The fight once morest “inflationary pressures” took precedence over shocks in the banking sector: the Bank of England (BoE) also raised its key rate on Thursday, imitating the Fed, the ECB and central banks in Switzerland and Norway. The BoE tightened its rate for the eleventh consecutive time, by 0.25 points, a magnitude similar to that of the all-powerful American Federal Reserve (Fed) the day before. The Swiss National Bank (SNB) earlier in the day followed the path of the European Central Bank (ECB) last week by raising its rate by 0.50 percentage points. In Norway, the central bank chose 25 basis points. The BoE’s key rate is now at 4.25%, its highest since the end of 2008.
Already on Wednesday evening, the Fed had tried with a modest increase to spare the goat and the cabbage, between the financial turmoil of the last few days and a persistent price waltz. On both sides of the Atlantic, the number one objective of central banks remains to achieve inflation at 2%, which is still far from being the case. But the bankruptcy of the Californian Silicon Valley Bank (SVB), then of two other American regional banks, showed to what extent the banking sector had been weakened by the frantic monetary tightenings of the last few months.
“New Risks”
For now, the economic crisis seems more worrying in the United States than in Europe. The Fed now suggests that the end of its cycle of monetary tightening is approaching: it now adopts the conditional to evoke that “a future tightening of monetary policy may be necessary” instead of an affirmative mode. She also warned at the end of her meeting that the recent setbacks of the banks were “likely (…) to weigh on economic activity, hiring and inflation”, stressing that “the magnitude of these effects is uncertain”.
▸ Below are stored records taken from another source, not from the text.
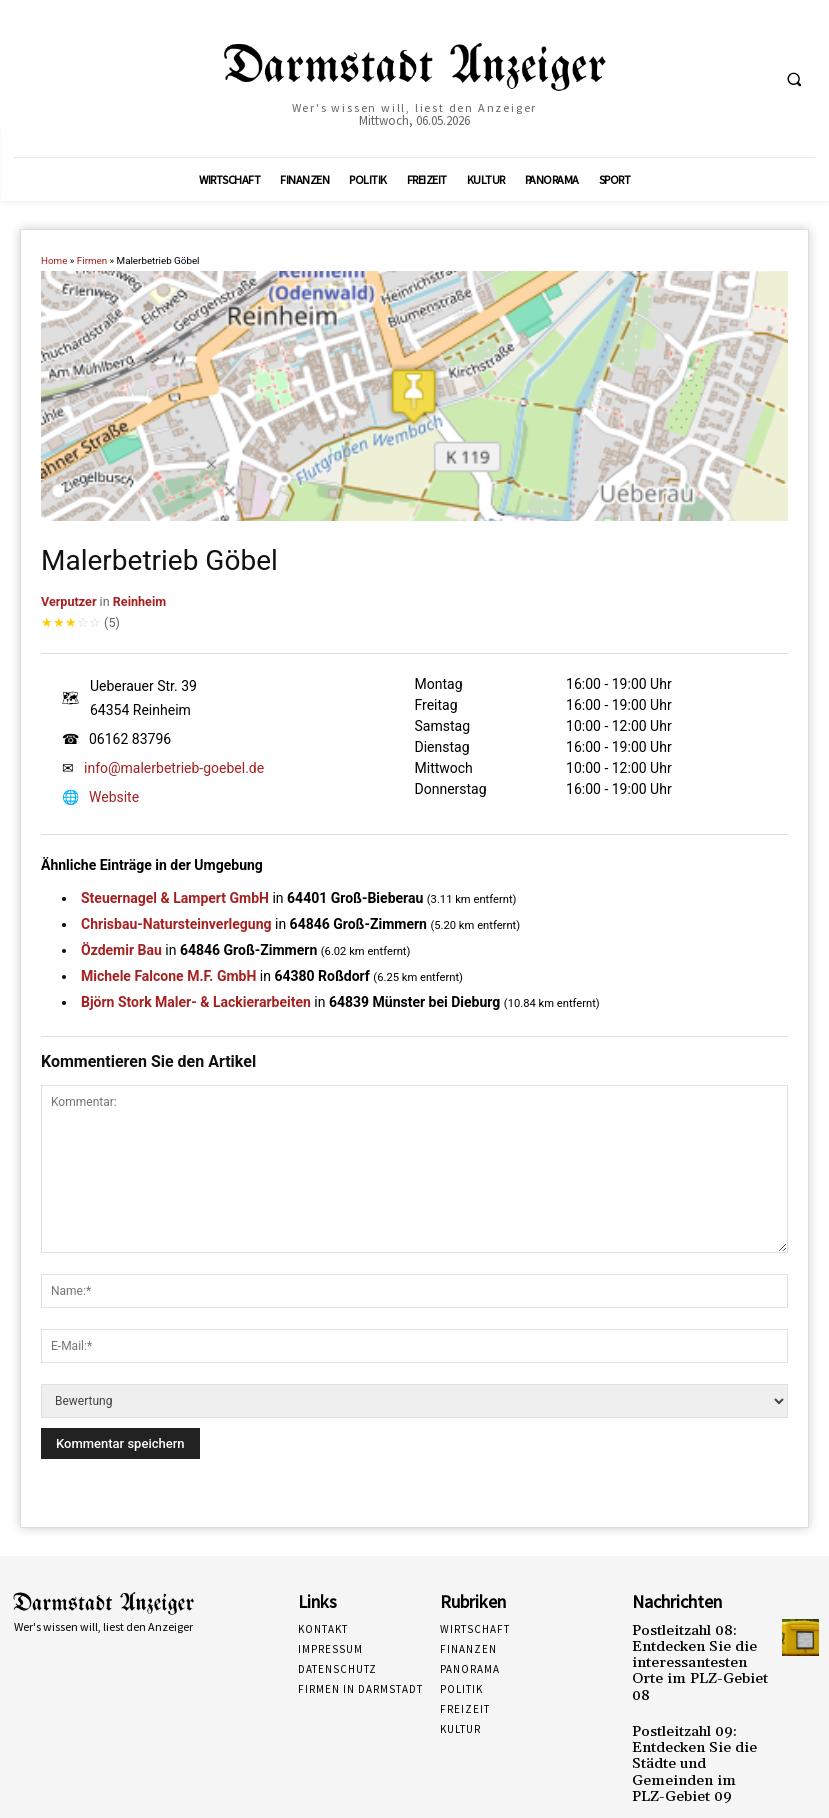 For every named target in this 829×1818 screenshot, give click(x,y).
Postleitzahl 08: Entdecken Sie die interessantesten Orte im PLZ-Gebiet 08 (695, 1650)
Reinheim (139, 601)
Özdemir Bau (121, 950)
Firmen (92, 260)
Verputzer (69, 601)
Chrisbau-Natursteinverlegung (176, 924)
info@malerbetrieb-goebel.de (174, 768)
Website (114, 797)
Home (54, 260)
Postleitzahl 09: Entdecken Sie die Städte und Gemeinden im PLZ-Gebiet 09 (697, 1723)
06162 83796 (130, 739)
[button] (794, 79)
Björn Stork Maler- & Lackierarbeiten (196, 1002)
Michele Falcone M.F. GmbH (168, 976)
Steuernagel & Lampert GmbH (175, 898) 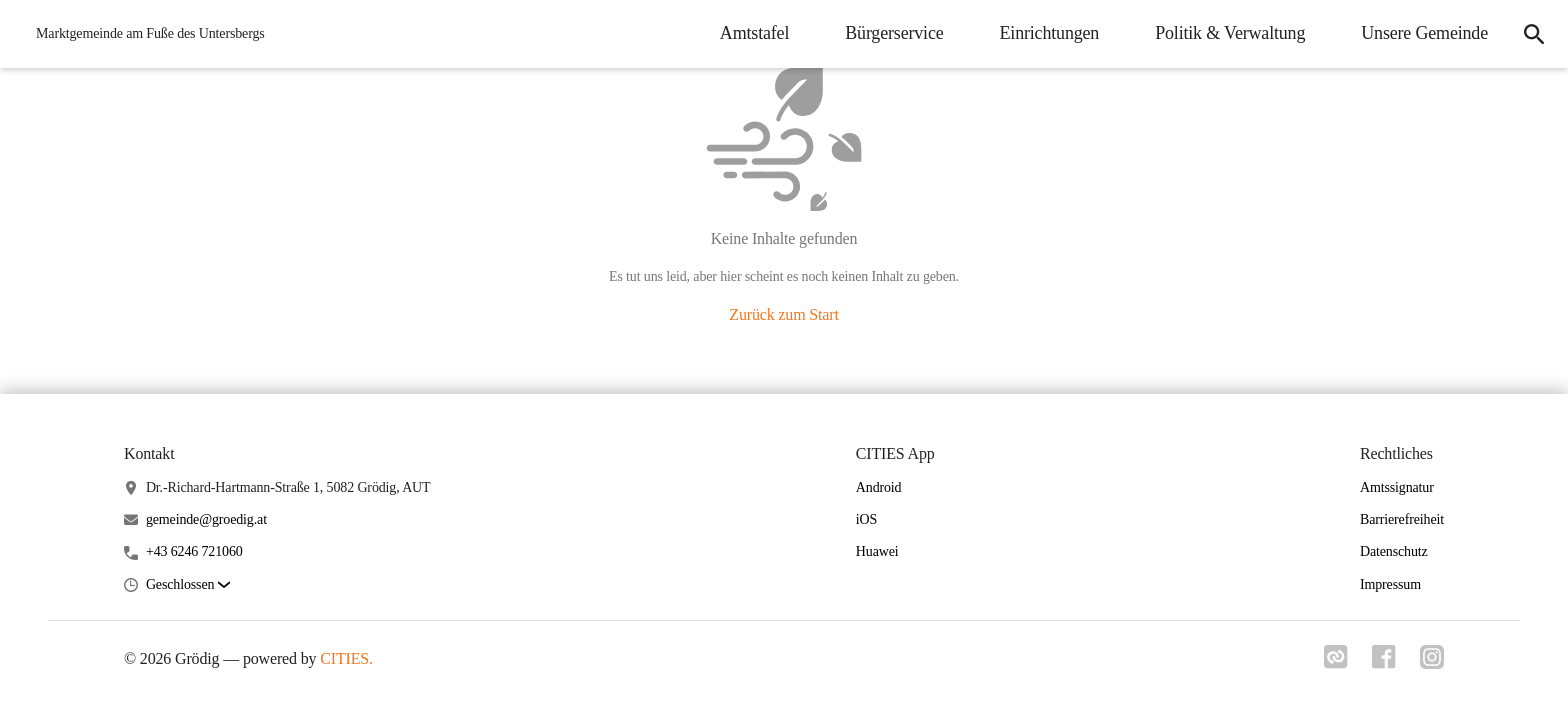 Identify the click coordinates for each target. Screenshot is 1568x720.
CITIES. (346, 658)
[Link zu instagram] (1432, 657)
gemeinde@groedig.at (206, 519)
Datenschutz (1394, 551)
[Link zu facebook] (1384, 657)
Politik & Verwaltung (1230, 33)
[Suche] (1534, 34)
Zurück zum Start (783, 314)
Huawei (877, 551)
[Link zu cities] (1336, 657)
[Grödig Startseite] (144, 34)
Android (879, 487)
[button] (188, 585)
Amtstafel (754, 33)
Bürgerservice (894, 33)
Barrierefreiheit (1402, 519)
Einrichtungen (1050, 33)
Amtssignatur (1397, 487)
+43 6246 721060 (194, 551)
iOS (866, 519)
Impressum (1390, 584)
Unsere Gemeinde (1424, 33) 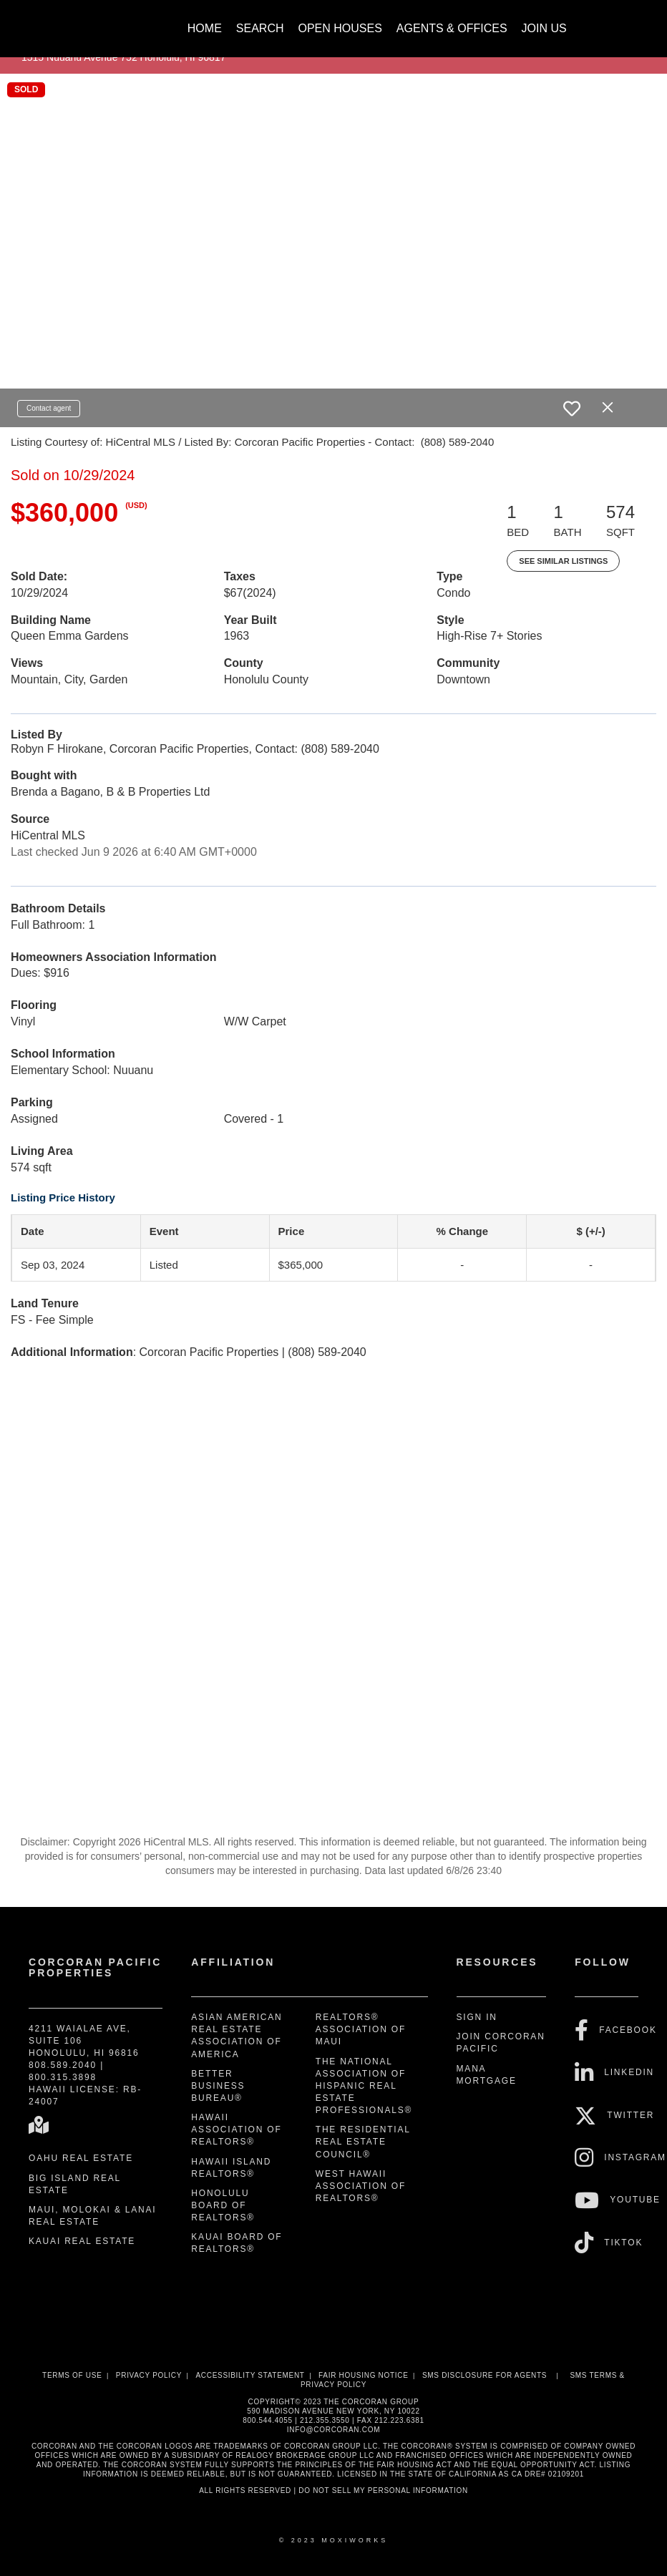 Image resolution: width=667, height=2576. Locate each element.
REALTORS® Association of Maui (361, 2029)
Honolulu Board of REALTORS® (223, 2205)
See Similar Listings (563, 561)
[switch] (572, 408)
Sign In (477, 2017)
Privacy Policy (149, 2375)
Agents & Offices (451, 28)
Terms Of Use (72, 2375)
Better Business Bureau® (218, 2086)
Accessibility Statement (249, 2375)
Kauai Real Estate (82, 2241)
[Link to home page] (83, 21)
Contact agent (48, 408)
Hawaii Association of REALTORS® (236, 2129)
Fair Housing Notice (363, 2375)
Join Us (544, 28)
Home (205, 28)
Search (260, 28)
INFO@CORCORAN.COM (333, 2430)
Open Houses (340, 28)
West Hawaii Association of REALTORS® (361, 2186)
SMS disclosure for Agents (484, 2375)
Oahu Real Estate (81, 2158) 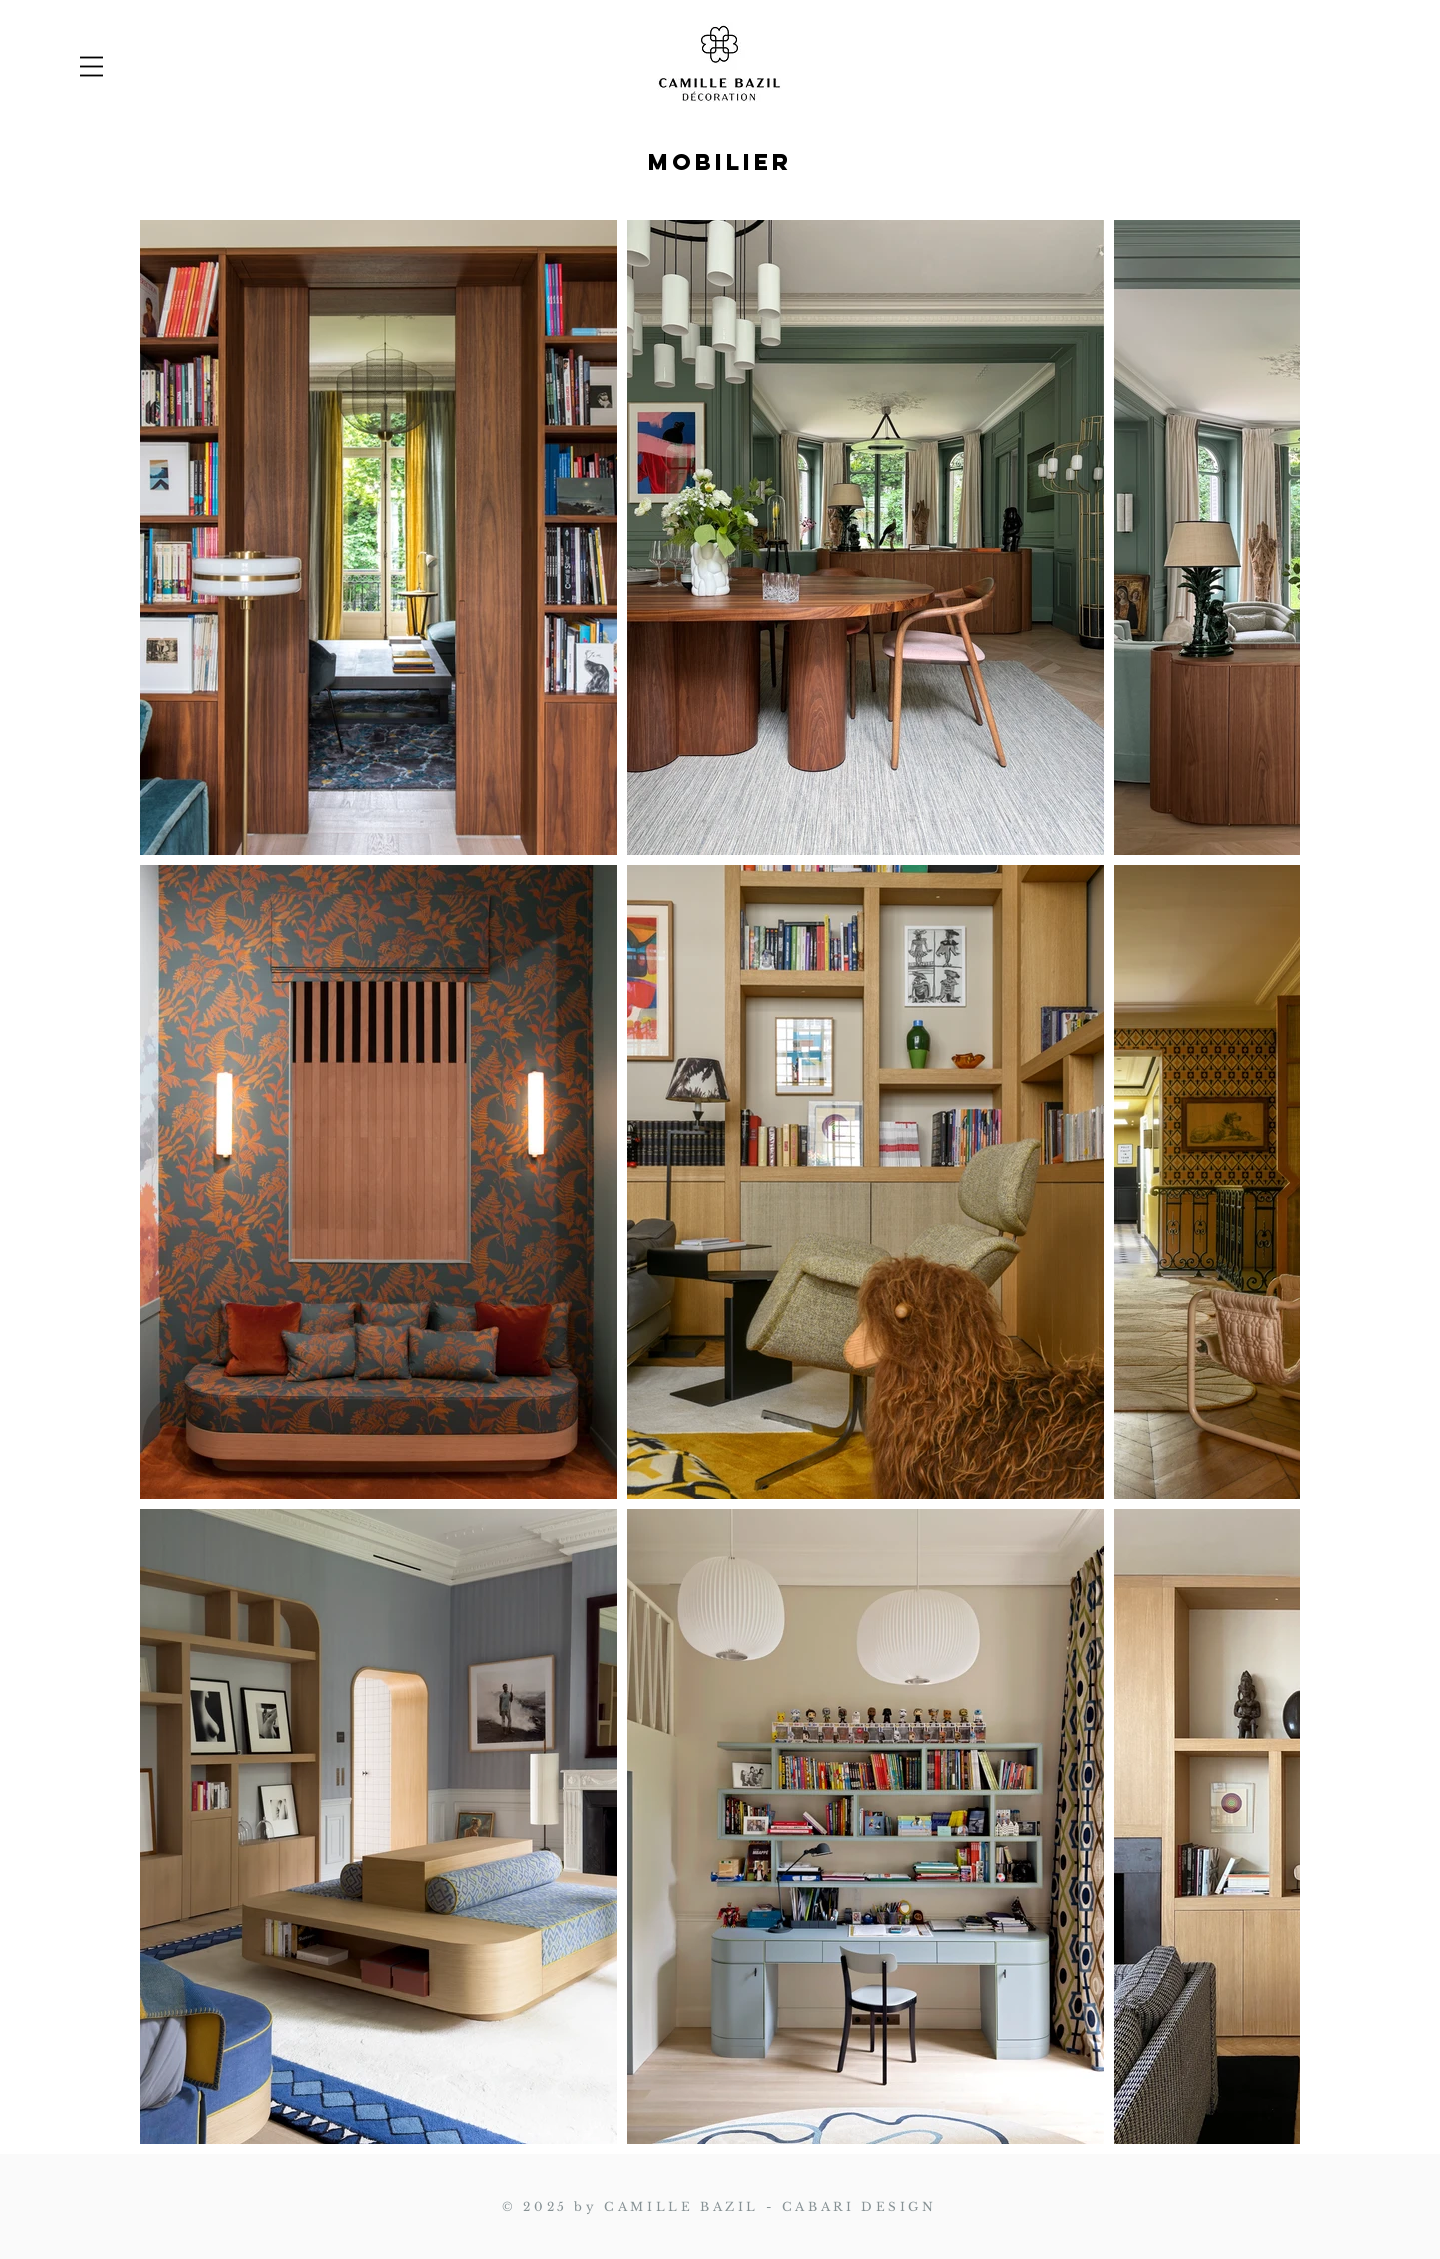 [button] (91, 66)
The risk is not limited to the United States, as proved by the hasty takeover of Credit Suisse by UBS at a knockdown price: ECB President Christine Lagarde admitted on Wednesday that tensions in the banking sector were generating “new risks” for the economy. And in the United Kingdom, “there remain channels through which British economic conditions might be affected”, in particular in the event of “stresses on non-British banks”, the central bank warned on Wednesday in a letter to Parliament.
But the BoE has not revised its growth forecasts downwards, and is even counting on a small boost from the budgetary measures announced earlier in the month. With inflation rebounding in February and staying above 10%, and an economy picking up some steam, investors are betting that the BoE will raise rates one last time at its next meeting.
Some economists believe, however, that the BoE might stop raising rates, such as Daniel Mahoney of Handelsbanken: given that expectations of Fed rate hikes have fallen in recent weeks, the British monetary policy committee “no longer has need to worry regarding the depreciation of the pound once morest the dollar”, an inflationary factor, he believes.
Swiss and Norwegian supers
In Switzerland, where the SNB rate remains relatively low at 1.5%, central bank boss Thomas Jordan said it was “not excluded that further hikes are necessary to ensure price stability”. . Inflation there remains more moderate than in many European countries, at 3.4% over one year, but it has accelerated in recent months. “The Bank clearly wanted to turn the page on the Credit Suisse saga”, judge Adrian Prettejohn, analyst at Capital Economics, who notes that the SNB has raised its growth forecasts for 2023 and believes that the bank will raise its rate once more a times this year.
And in Norway, the central bank raised its rate to 3%, while inflation, although it slowed in February, remains at 6.3%. The dollar fell once morest the pound, the Swiss franc and the Norwegian krone, but the movement remained moderate because these decisions by central banks had been anticipated.